Jaffe attended Ithaca College, where he studied violin performance and music composition, completing his composition studies with Karel Husa. [1] He then attended Bennington College to study composition, orchestration, counterpoint with Henry Brant, [2] and electronic music with Joel Chadabe. He received his B.A. in music and mathematics in 1979.
Jaffe received a doctorate in Musical Arts from Stanford in 1984, where he was part of the computer music group at the Stanford Artificial Intelligence Lab and later the Center for Computer Research in Music and Acoustics (CCRMA). In addition to his musical work, he researched physical modeling [3] and ensemble timing.
Jaffe has taught composition at Stanford, University of California, San Diego State University, Princeton University, and Melbourne University, where he was a MacGeorge Fellow. Some performers of his music are the Saint Paul Chamber Orchestra, the Brooklyn Philharmonic, the San Francisco Symphony, the San Francisco Contemporary Music Players, Chanticleer, [4] and Earplay, [5] as well as various choruses, string quartets, and other chamber ensembles.

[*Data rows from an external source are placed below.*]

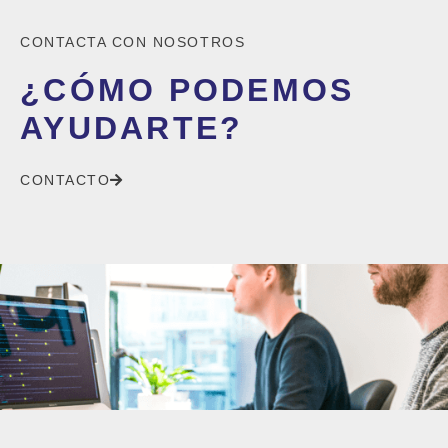
CONTACTA CON NOSOTROS
¿CÓMO PODEMOS
AYUDARTE?
CONTACTO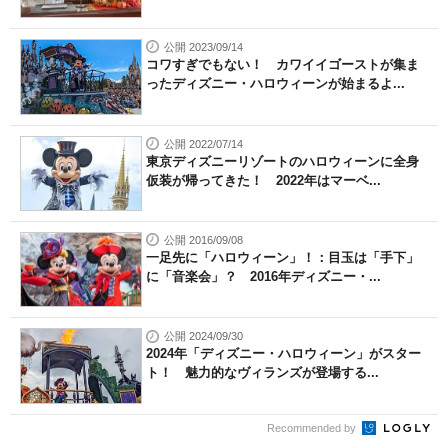
公開 2023/09/14
コワすぎでもない！ カワイイゴーストが集ま
ったディズニー・ハロウィーンが始まるよ...
公開 2022/07/14
東京ディズニーリゾートのハロウィーンに全身
仮装が帰ってきた！ 2022年はマーベ...
公開 2016/09/08
一足先に「ハロウィーン」！：目玉は「手下」
に「音楽会」？ 2016年ディズニー・...
公開 2024/09/30
2024年「ディズニー・ハロウィーン」がスター
ト！ 魅力的なヴィランズが登場する...
Recommended by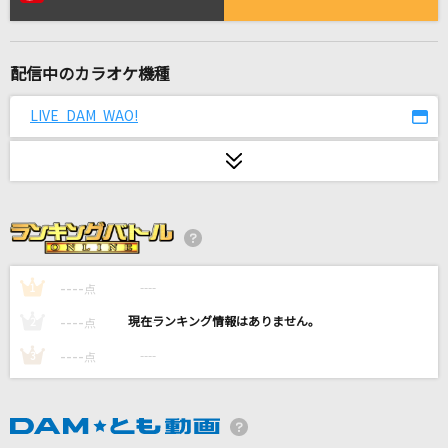
最後の雨
中西保志
配信中のカラオケ機種
[生音]366日
HY
LIVE DAM WAO!
IT'S SHOWTIME
GENIC
7月のサイダー
超ときめき宣伝部(ときめき宣伝部)
----
----
1
点
ダイヤモンドヴァージン
----
----
2
点
Janne Da Arc
----
----
3
点
[生音]離したくはない
T-BOLAN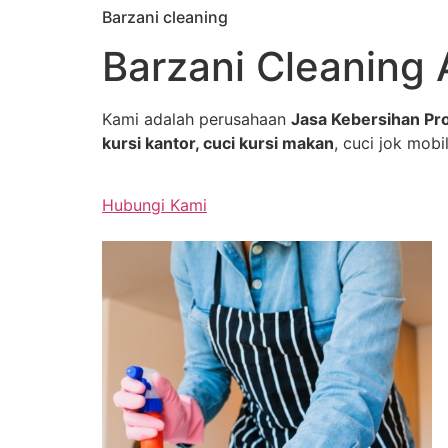
Barzani cleaning
Skip
to
Barzani Cleaning 
content
Kami adalah perusahaan
Jasa Kebersihan Pro
kursi kantor, cuci kursi makan
, cuci jok mobil
Hubungi Kami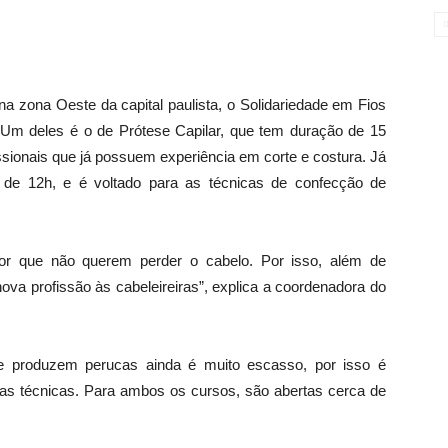
a zona Oeste da capital paulista, o Solidariedade em Fios
s. Um deles é o de Prótese Capilar, que tem duração de 15
issionais que já possuem experiência em corte e costura. Já
l de 12h, e é voltado para as técnicas de confecção de
or que não querem perder o cabelo. Por isso, além de
nova profissão às cabeleireiras”, explica a coordenadora do
ue produzem perucas ainda é muito escasso, por isso é
as técnicas. Para ambos os cursos, são abertas cerca de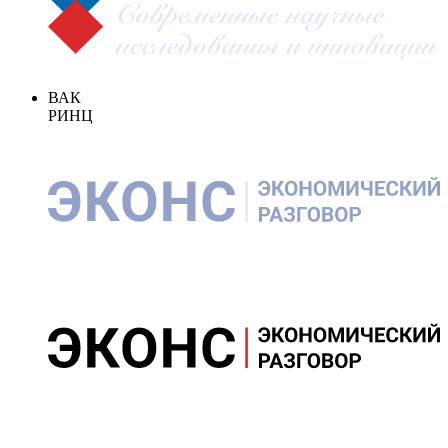
ВАК
РИНЦ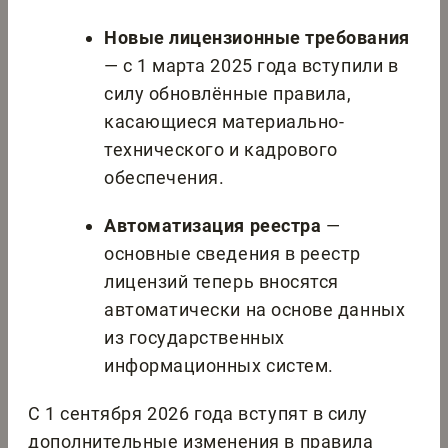
Новые лицензионные требования
— с 1 марта 2025 года вступили в
силу обновлённые правила,
касающиеся материально-
технического и кадрового
обеспечения.
Автоматизация реестра
—
основные сведения в реестр
лицензий теперь вносятся
автоматически на основе данных
из государственных
информационных систем.
С 1 сентября 2026 года вступят в силу
дополнительные изменения в правила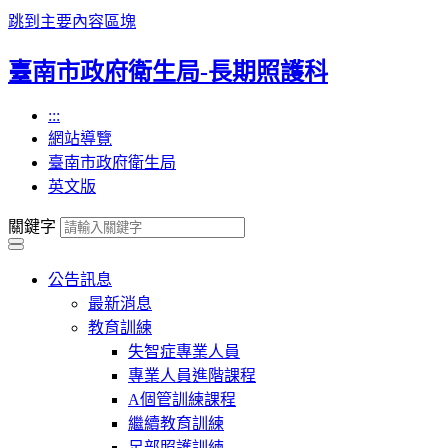
跳到主要內容區塊
臺南市政府衛生局-長期照護科
:::
網站導覽
臺南市政府衛生局
英文版
關鍵字
公告訊息
最新消息
教育訓練
失智症專業人員
專業人員進階課程
A個管訓練課程
繼續教育訓練
足部照護訓練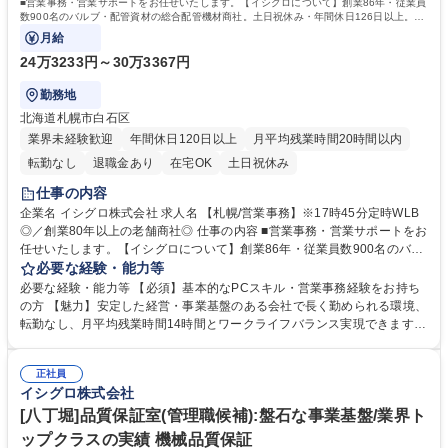
■営業事務・営業サポートをお任せいたします。【イシグロについて】創業86年・従業員
数900名のバルブ・配管資材の総合配管機材商社。土日祝休み・年間休日126日以上。長
期的就業ができる環境です。
月給
24万3233円～30万3367円
勤務地
北海道札幌市白石区
業界未経験歓迎
年間休日120日以上
月平均残業時間20時間以内
転勤なし
退職金あり
在宅OK
土日祝休み
仕事の内容
企業名 イシグロ株式会社 求人名 【札幌/営業事務】※17時45分定時WLB
◎／創業80年以上の老舗商社◎ 仕事の内容 ■営業事務・営業サポートをお
任せいたします。【イシグロについて】創業86年・従業員数900名のバル
ブ・配管資材の総合配管機材商社。土日祝休み・年間休日126日以上。長
必要な経験・能力等
期的就業ができる環境です。 【業務詳細】 ■受発注業務：社内システムを
必要な経験・能力等 【必須】基本的なPCスキル・営業事務経験をお持ち
使用し、電話/FAX/メールでの依頼を処理 ■見積書作成：顧客ニーズに合わ
の方 【魅力】安定した経営・事業基盤のある会社で長く勤められる環境、
せた正確な書類作成 ■営業サポート：電話応対や資料作成を通じた部門支
転勤なし、月平均残業時間14時間とワークライフバランス実現できます。
援 ■経理補助：出納管理や請求業務など、営業経理の一部を担当 募集職種
【教育】入社後は先輩社員の下、OJT研修がスタート。カリキュラムが会
【札幌/営業事務】※17時45分定時WLB◎／創業80年以上の老舗商社◎
社で設計されており、6ヶ月かけて仕事を覚えられます。また、eラーニン
正社員
グもご用意。繰り返し見ることができるコンテンツで社内ルールや商品に
イシグロ株式会社
ついて学べます。 学歴・資格 学歴：大学院 大学 高専 短大 専修学校 高校
語学力： 資格：
[八丁堀]品質保証室(管理職候補):盤石な事業基盤/業界ト
ップクラスの実績 機械品質保証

International music festival performances of Jaffe's music include:
Jaffe received commissions from ensembles, such as the Kronos Quartet, the Russian National Orchestra, [6] American Guild of Organists, the Lafayette String Quartet, and Chanticleer, for whom he was the N.E.A. Composer-in-Residence in 1990. He also received N.E.A. Composer Fellowships in 1982 and 1991, as well as a California Arts Council Fellowship in 2001. Schott Music, Plucked String Editions, and Terra Non-Firma Press (BMI) publish Jaffe's music.
Influences on Jaffe's musical approach are the American experimentalism composers, such as Henry Brant (a close friend and mentor), [7] Carl Ruggles, and Charles Ives. His work draws upon a range of sources, including world music, jazz, and historical Western concert styles. [8] His "maximalist" approach to composition [9] earned recognition.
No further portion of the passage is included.